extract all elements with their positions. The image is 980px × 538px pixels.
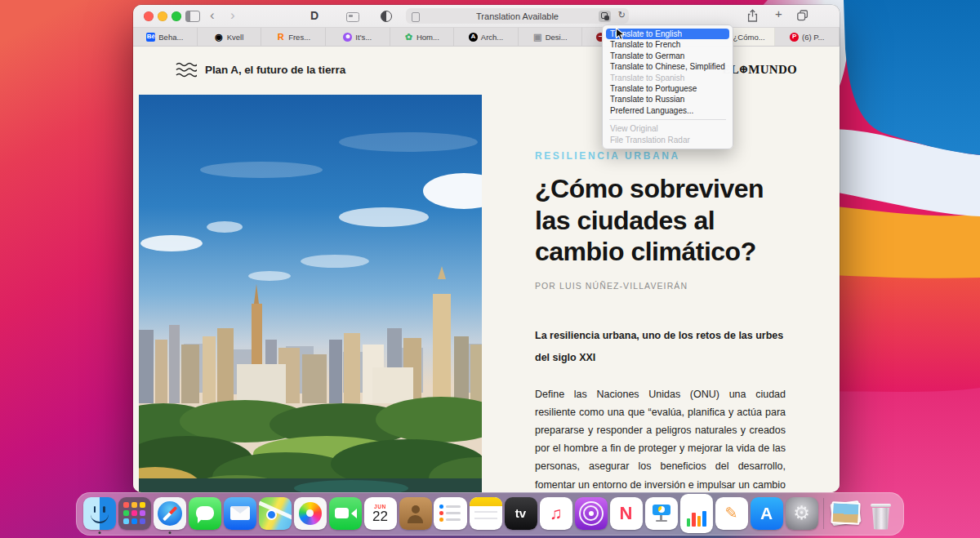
tab-overview-icon[interactable] [796, 9, 809, 22]
tab-homify[interactable]: ✿Hom... [390, 28, 455, 46]
its-favicon-icon: ☻ [343, 33, 352, 42]
extension-d-icon[interactable]: D [310, 9, 318, 22]
dock-safari[interactable] [153, 496, 186, 530]
page-icon [412, 12, 420, 22]
new-tab-button[interactable]: + [775, 7, 782, 20]
tab-pinterest[interactable]: P(6) P... [775, 28, 840, 46]
back-button[interactable]: ‹ [210, 6, 215, 25]
article-body: Define las Naciones Unidas (ONU) una ciu… [535, 385, 786, 493]
tab-kvell[interactable]: ◉Kvell [198, 28, 262, 46]
archdaily-favicon-icon: A [469, 33, 478, 42]
tab-label: Hom... [416, 33, 439, 42]
dock: JUN22tv♫N✎A⚙ [76, 492, 904, 536]
tab-label: It's... [355, 33, 372, 42]
tab-label: Beha... [158, 33, 183, 42]
menu-item-portuguese[interactable]: Translate to Portuguese [603, 83, 733, 94]
dock-music[interactable]: ♫ [539, 496, 572, 530]
reload-icon[interactable]: ↻ [618, 10, 626, 20]
photos-icon [294, 497, 327, 530]
tab-its[interactable]: ☻It's... [326, 28, 390, 46]
extension-password-icon[interactable] [346, 12, 359, 22]
zoom-window-button[interactable] [172, 11, 181, 21]
dock-maps[interactable] [258, 496, 292, 530]
news-icon: N [610, 497, 643, 530]
share-icon[interactable] [746, 9, 759, 23]
waves-logo-icon [176, 62, 197, 78]
web-page: Plan A, el futuro de la tierra EL⊕MUNDO [133, 47, 840, 492]
dock-tv[interactable]: tv [504, 496, 537, 530]
menu-separator [609, 119, 726, 120]
tab-label: (6) P... [802, 33, 824, 42]
address-bar[interactable]: Translation Available ↻ [406, 8, 629, 24]
dock-launchpad[interactable] [118, 496, 151, 530]
dock-messages[interactable] [188, 496, 221, 530]
dock-contacts[interactable] [399, 496, 432, 530]
dock-trash[interactable] [864, 496, 898, 530]
menu-item-spanish: Translate to Spanish [603, 73, 733, 83]
dock-podcasts[interactable] [574, 496, 608, 530]
forward-button[interactable]: › [230, 6, 235, 25]
address-text: Translation Available [406, 11, 629, 21]
dock-photos[interactable] [293, 496, 327, 530]
dock-facetime[interactable] [328, 496, 362, 530]
window-toolbar: ‹ › D Translation Available ↻ [133, 5, 840, 28]
homify-favicon-icon: ✿ [404, 33, 413, 42]
tab-label: ¿Cómo... [733, 33, 765, 42]
contacts-icon [399, 497, 432, 530]
article-headline: ¿Cómo sobreviven las ciudades al cambio … [535, 173, 786, 268]
minimize-window-button[interactable] [158, 11, 167, 21]
design-favicon-icon: ▣ [533, 33, 542, 42]
dock-settings[interactable]: ⚙ [785, 496, 818, 530]
dock-mail[interactable] [223, 496, 256, 530]
extension-password-detail [349, 15, 353, 17]
trash-icon [865, 497, 898, 530]
finder-icon [83, 497, 116, 530]
article-kicker: RESILIENCIA URBANA [535, 150, 786, 162]
dock-separator [823, 498, 824, 529]
launchpad-icon [118, 497, 151, 530]
close-window-button[interactable] [144, 11, 154, 21]
maps-icon [259, 497, 292, 530]
tab-freshworks[interactable]: RFres... [261, 28, 326, 46]
section-title: Plan A, el futuro de la tierra [205, 64, 345, 76]
tab-label: Fres... [288, 33, 310, 42]
tab-bar: BēBeha...◉KvellRFres...☻It's...✿Hom...AA… [133, 28, 840, 47]
dock-calendar[interactable]: JUN22 [363, 496, 397, 530]
article-byline: POR LUIS NÚÑEZ-VILLAVEIRÁN [535, 281, 786, 291]
facetime-icon [329, 497, 362, 530]
tab-behance[interactable]: BēBeha... [133, 28, 198, 46]
article: RESILIENCIA URBANA ¿Cómo sobreviven las … [535, 150, 786, 492]
numbers-icon [680, 494, 713, 533]
extension-darkmode-icon[interactable] [381, 11, 392, 22]
stack-icon [830, 497, 862, 530]
tv-icon: tv [505, 497, 537, 530]
podcasts-icon [575, 497, 608, 530]
notes-icon [470, 497, 502, 530]
sidebar-toggle-icon[interactable] [185, 11, 200, 22]
dock-notes[interactable] [469, 496, 502, 530]
tab-label: Kvell [227, 33, 244, 42]
pages-icon: ✎ [715, 497, 748, 530]
freshworks-favicon-icon: R [276, 33, 285, 42]
dock-finder[interactable] [82, 496, 116, 530]
dock-stack[interactable] [829, 496, 862, 530]
dock-pages[interactable]: ✎ [715, 496, 748, 530]
menu-item-preferred-languages[interactable]: Preferred Languages... [603, 105, 733, 116]
dock-news[interactable]: N [609, 496, 643, 530]
safari-window: ‹ › D Translation Available ↻ [133, 5, 840, 492]
menu-item-chinese-simplified[interactable]: Translate to Chinese, Simplified [603, 61, 733, 72]
translate-icon[interactable] [599, 11, 611, 22]
elmundo-logo[interactable]: EL⊕MUNDO [722, 63, 797, 77]
dock-appstore[interactable]: A [750, 496, 783, 530]
settings-icon: ⚙ [786, 497, 818, 530]
dock-reminders[interactable] [434, 496, 467, 530]
article-hero-image [139, 95, 482, 492]
messages-icon [189, 497, 221, 530]
pinterest-favicon-icon: P [790, 33, 799, 42]
dock-numbers[interactable] [679, 496, 713, 530]
tab-archdaily[interactable]: AArch... [454, 28, 519, 46]
menu-item-german[interactable]: Translate to German [603, 51, 733, 61]
dock-keynote[interactable] [644, 496, 678, 530]
menu-item-russian[interactable]: Translate to Russian [603, 94, 733, 104]
tab-design[interactable]: ▣Desi... [519, 28, 583, 46]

■ ■ ■

- What the exercise asks -
Your task is to repeat the data above exactly while excluding the pictures.

- Task response -
extract all elements with their positions. The image is 980px × 538px pixels.
tab-overview-icon[interactable] [796, 9, 809, 22]
tab-homify[interactable]: ✿Hom... [390, 28, 455, 46]
its-favicon-icon: ☻ [343, 33, 352, 42]
extension-d-icon[interactable]: D [310, 9, 318, 22]
dock-safari[interactable] [153, 496, 186, 530]
page-icon [412, 12, 420, 22]
new-tab-button[interactable]: + [775, 7, 782, 20]
tab-pinterest[interactable]: P(6) P... [775, 28, 840, 46]
back-button[interactable]: ‹ [210, 6, 215, 25]
article-body: Define las Naciones Unidas (ONU) una ciu… [535, 385, 786, 493]
tab-kvell[interactable]: ◉Kvell [198, 28, 262, 46]
archdaily-favicon-icon: A [469, 33, 478, 42]
tab-label: Hom... [416, 33, 439, 42]
dock: JUN22tv♫N✎A⚙ [76, 492, 904, 536]
tab-label: It's... [355, 33, 372, 42]
tab-label: Beha... [158, 33, 183, 42]
menu-item-portuguese[interactable]: Translate to Portuguese [603, 83, 733, 94]
dock-music[interactable]: ♫ [539, 496, 572, 530]
reload-icon[interactable]: ↻ [618, 10, 626, 20]
photos-icon [294, 497, 327, 530]
tab-its[interactable]: ☻It's... [326, 28, 390, 46]
extension-password-icon[interactable] [346, 12, 359, 22]
zoom-window-button[interactable] [172, 11, 181, 21]
dock-maps[interactable] [258, 496, 292, 530]
news-icon: N [610, 497, 643, 530]
share-icon[interactable] [746, 9, 759, 23]
waves-logo-icon [176, 62, 197, 78]
web-page: Plan A, el futuro de la tierra EL⊕MUNDO [133, 47, 840, 492]
dock-tv[interactable]: tv [504, 496, 537, 530]
menu-separator [609, 119, 726, 120]
tab-label: (6) P... [802, 33, 824, 42]
address-bar[interactable]: Translation Available ↻ [406, 8, 629, 24]
dock-launchpad[interactable] [118, 496, 151, 530]
dock-messages[interactable] [188, 496, 221, 530]
dock-contacts[interactable] [399, 496, 432, 530]
dock-trash[interactable] [864, 496, 898, 530]
menu-item-spanish: Translate to Spanish [603, 73, 733, 83]
dock-podcasts[interactable] [574, 496, 608, 530]
forward-button[interactable]: › [230, 6, 235, 25]
address-text: Translation Available [406, 11, 629, 21]
dock-photos[interactable] [293, 496, 327, 530]
dock-facetime[interactable] [328, 496, 362, 530]
window-toolbar: ‹ › D Translation Available ↻ [133, 5, 840, 28]
homify-favicon-icon: ✿ [404, 33, 413, 42]
tab-label: ¿Cómo... [733, 33, 765, 42]
contacts-icon [399, 497, 432, 530]
article-headline: ¿Cómo sobreviven las ciudades al cambio … [535, 173, 786, 268]
minimize-window-button[interactable] [158, 11, 167, 21]
design-favicon-icon: ▣ [533, 33, 542, 42]
dock-settings[interactable]: ⚙ [785, 496, 818, 530]
dock-mail[interactable] [223, 496, 256, 530]
extension-password-detail [349, 15, 353, 17]
trash-icon [865, 497, 898, 530]
finder-icon [83, 497, 116, 530]
article-kicker: RESILIENCIA URBANA [535, 150, 786, 162]
dock-separator [823, 498, 824, 529]
launchpad-icon [118, 497, 151, 530]
close-window-button[interactable] [144, 11, 154, 21]
maps-icon [259, 497, 292, 530]
tab-freshworks[interactable]: RFres... [261, 28, 326, 46]
section-title: Plan A, el futuro de la tierra [205, 64, 345, 76]
tab-label: Fres... [288, 33, 310, 42]
tab-bar: BēBeha...◉KvellRFres...☻It's...✿Hom...AA… [133, 28, 840, 47]
dock-calendar[interactable]: JUN22 [363, 496, 397, 530]
article-byline: POR LUIS NÚÑEZ-VILLAVEIRÁN [535, 281, 786, 291]
facetime-icon [329, 497, 362, 530]
tab-behance[interactable]: BēBeha... [133, 28, 198, 46]
article: RESILIENCIA URBANA ¿Cómo sobreviven las … [535, 150, 786, 492]
numbers-icon [680, 494, 713, 533]
extension-darkmode-icon[interactable] [381, 11, 392, 22]
stack-icon [830, 497, 862, 530]
tv-icon: tv [505, 497, 537, 530]
podcasts-icon [575, 497, 608, 530]
notes-icon [470, 497, 502, 530]
sidebar-toggle-icon[interactable] [185, 11, 200, 22]
dock-notes[interactable] [469, 496, 502, 530]
tab-label: Kvell [227, 33, 244, 42]
pages-icon: ✎ [715, 497, 748, 530]
freshworks-favicon-icon: R [276, 33, 285, 42]
dock-finder[interactable] [82, 496, 116, 530]
dock-stack[interactable] [829, 496, 862, 530]
dock-pages[interactable]: ✎ [715, 496, 748, 530]
menu-item-preferred-languages[interactable]: Preferred Languages... [603, 105, 733, 116]
dock-news[interactable]: N [609, 496, 643, 530]
safari-window: ‹ › D Translation Available ↻ [133, 5, 840, 492]
menu-item-chinese-simplified[interactable]: Translate to Chinese, Simplified [603, 61, 733, 72]
translate-icon[interactable] [599, 11, 611, 22]
elmundo-logo[interactable]: EL⊕MUNDO [722, 63, 797, 77]
dock-appstore[interactable]: A [750, 496, 783, 530]
settings-icon: ⚙ [786, 497, 818, 530]
dock-reminders[interactable] [434, 496, 467, 530]
article-hero-image [139, 95, 482, 492]
messages-icon [189, 497, 221, 530]
pinterest-favicon-icon: P [790, 33, 799, 42]
dock-numbers[interactable] [679, 496, 713, 530]
tab-archdaily[interactable]: AArch... [454, 28, 519, 46]
menu-item-german[interactable]: Translate to German [603, 51, 733, 61]
dock-keynote[interactable] [644, 496, 678, 530]
menu-item-russian[interactable]: Translate to Russian [603, 94, 733, 104]
tab-design[interactable]: ▣Desi... [519, 28, 583, 46]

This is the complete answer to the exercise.